A dream that I think is just a dream

Oct 27, 2009 22:01


I had a dream last week that had an overtly kinky setting.

I was playing at a party.  It was a setting that I knew in the dream with people I knew in the dream, but I don't know either the setting or the characters in real life.  (just in case anyone was hoping to be able to say they were getting into my head.)  The domme had me chained to the wall by my shackled wrists and was flogging me.  First it was with a thuddy flogger, then a pause and a more stingy one.  I had my eyes shut as I took the flogging and kept them shut when there was another pause before the thuddy one came back.  I opened my eyes and glanced in the mirror and noticed that the person flogging me was a man.

Immediately I went all tense.  This was not something I had consented to, and the domme who had chained me up knew this was a limit of mine.  I looked at her and said I wanted to be let go in a serious tone.  She said no and told me to take it.  Other who were watching found this all very amusing and were lapping it up.  This made me angry.

Meanwhile the flogging continued.  I pulled against the chains but they didn't move.  Then I began to yank against them violently, and in a moment of focussed anger I ripped them right out of the wall with a really cool roar.  The laughing stopped.

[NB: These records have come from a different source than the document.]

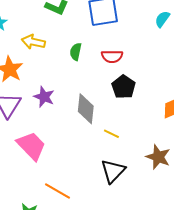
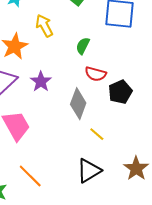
yellow arrow: (33, 42) -> (44, 26), turned 35
red semicircle: (112, 56) -> (96, 74), moved

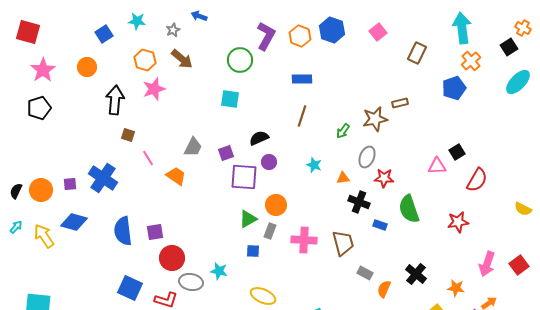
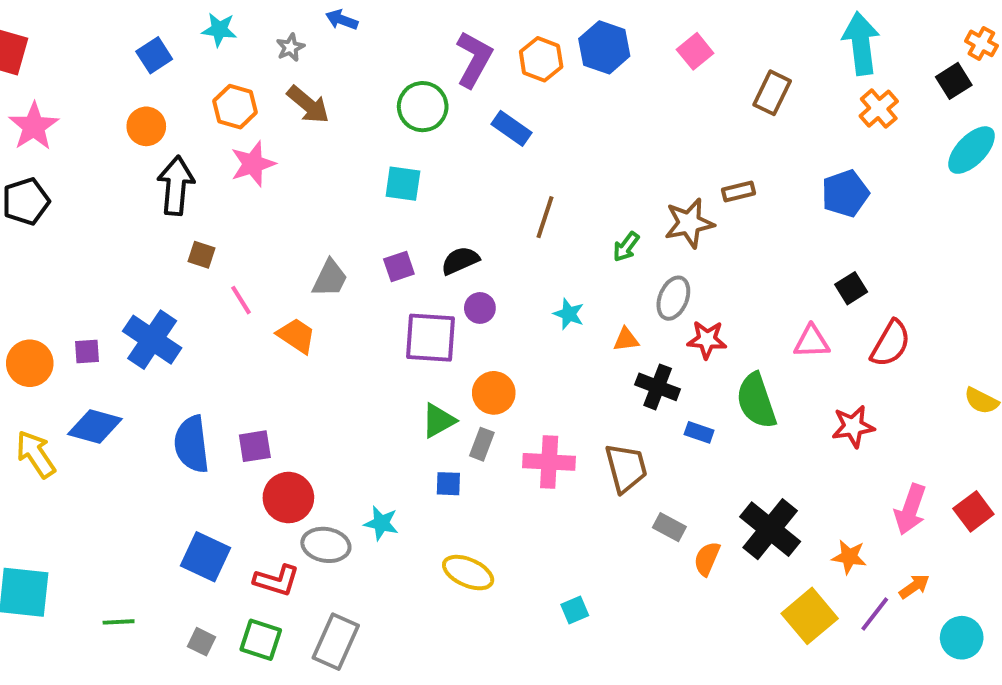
orange circle: (87, 67) -> (146, 126), moved
blue rectangle: (302, 79) -> (512, 128), moved, turned 36
blue pentagon: (454, 88) -> (845, 193), moved
purple square: (226, 153) -> (399, 267), moved
pink triangle: (437, 166) -> (812, 342), moved
black cross: (416, 274) -> (770, 529), size x1.4

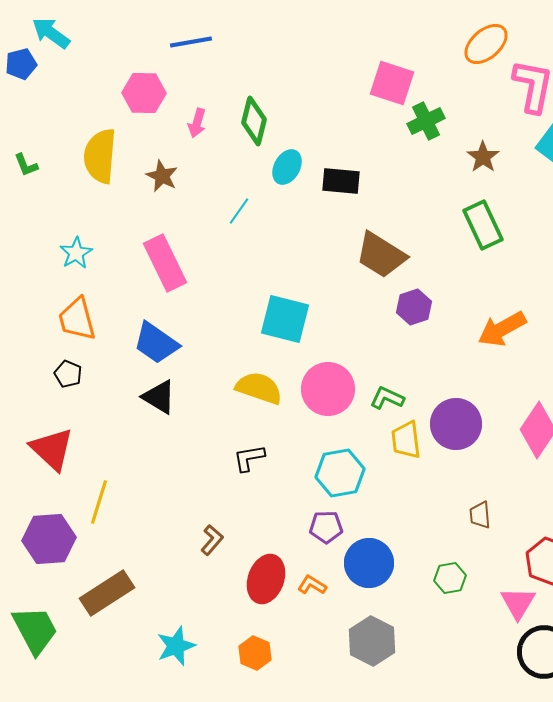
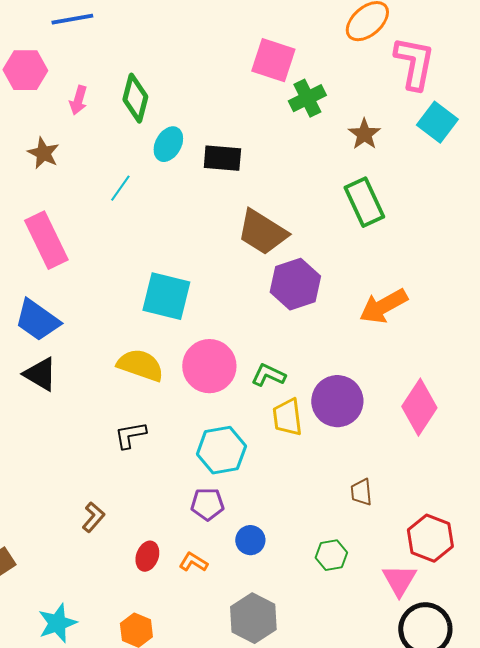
purple hexagon: (414, 307) -> (295, 284), size x1.4
blue circle: (369, 563) -> (250, 540), size x0.6
red ellipse: (266, 579) -> (147, 556), size x0.6

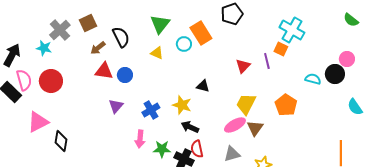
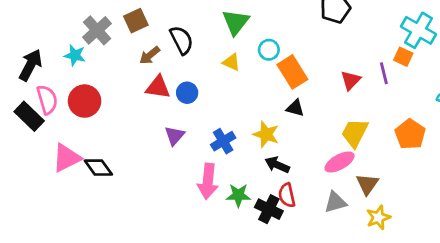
orange rectangle: (201, 33) -> (292, 72), moved
brown triangle: (255, 128) -> (367, 184), moved
pink arrow: (140, 139) -> (208, 181), size x1.4
black diamond: (61, 141) -> (98, 168), moved, turned -45

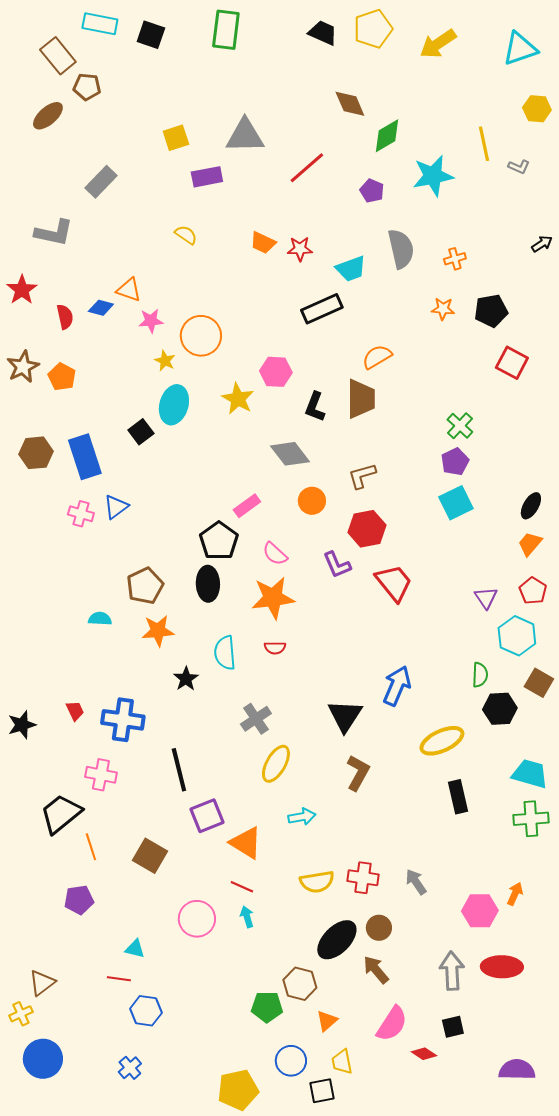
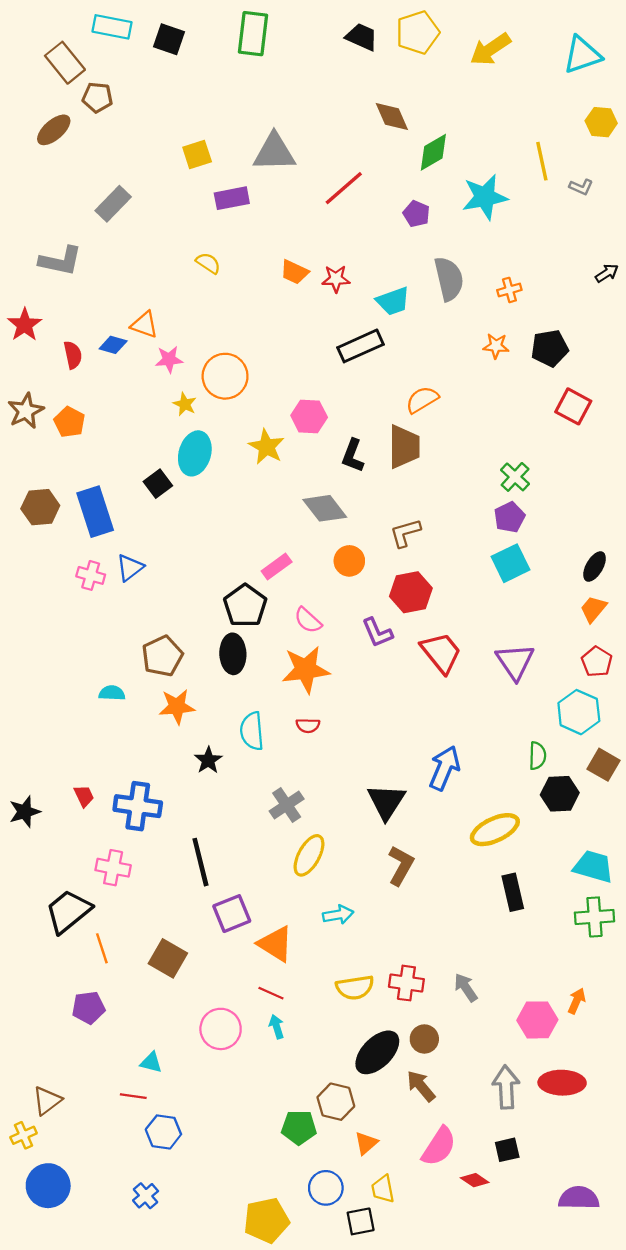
purple triangle: (486, 598) -> (515, 662), moved, size x1.5

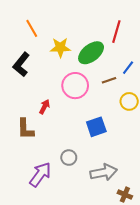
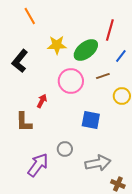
orange line: (32, 28) -> (30, 16), moved
blue line: (128, 68) -> (121, 56), moved
blue square: (96, 127) -> (91, 120), turned 30

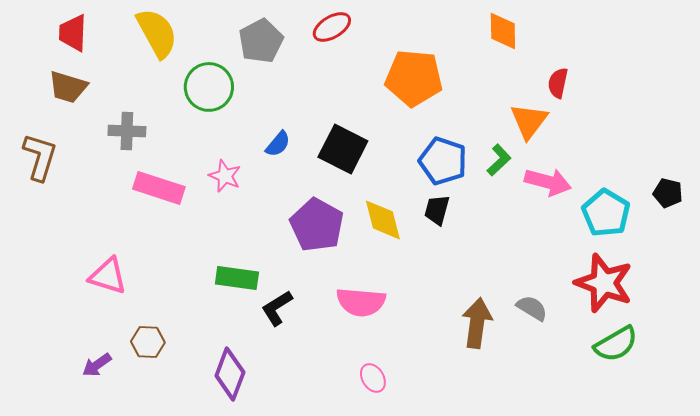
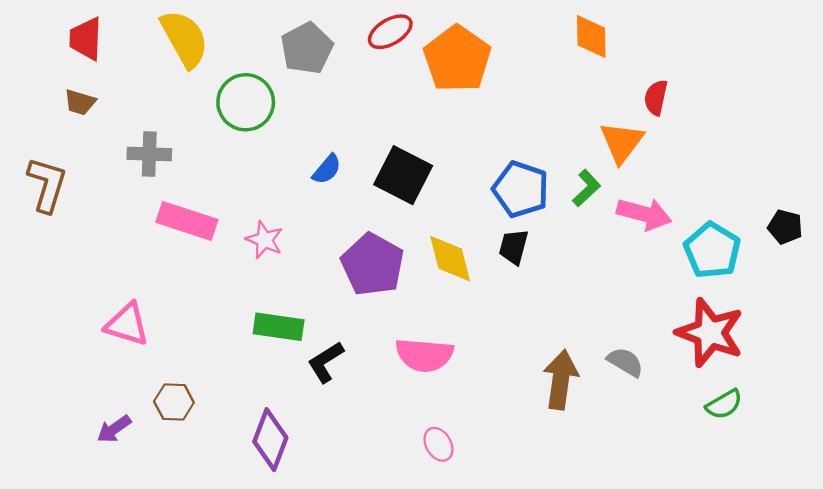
orange pentagon: (414, 78) -> (457, 59), moved, turned 30
brown trapezoid: (68, 87) -> (80, 102), size x0.7
pink star: (225, 176) -> (264, 240), moved
green semicircle: (616, 344) -> (724, 404), size x0.7

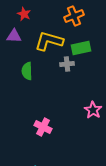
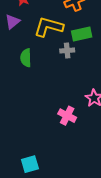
purple triangle: (14, 36) -> (12, 22), turned -42
pink cross: (43, 127) -> (67, 116), moved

I launched myself into the stunned guy who had been flogging me, tackled him to the floor, and punched him in the face several times before a number of bystanders pulled me off him.  There was total silence.  Then I put my shirt on and walked out.  Someone shouted "don't ever come back" as I left the party and drove home.

So what does it mean?

I told someone at the party on Saturday and they suspected the man flogging me may have been society telling me to be ashamed of myself and this was my way of striking back.  I don't think that's it.  Anyways, all in all, I'm kind of a fan of society.

No I don't think it's all that symbolic.  Trust in a kink setting is a big deal to me, it's something I think about a lot, and it had been betrayed in the dream.

As for the man?  I've never been flogged or caned or anything by a man, and I'm not interested.  If it were to happen I probably wouldn't flip out incredible hulk style, but I would be angry and anyone who failed to intervene on my behalf would immediately lose whatever trust I had in them.

Some people don't care who does the topping.  I do.  I need to feel some kind of connection to the top, and I need to feel comfortable being vulnerable around them.  I can be comfortable being vulnerable around women.  Around men it's another story.  It's also true in vanilla situations.  I have a lot more female friends than male friends.

So if you're a guy, my advice would be to not lay a hand on me in a dommy way.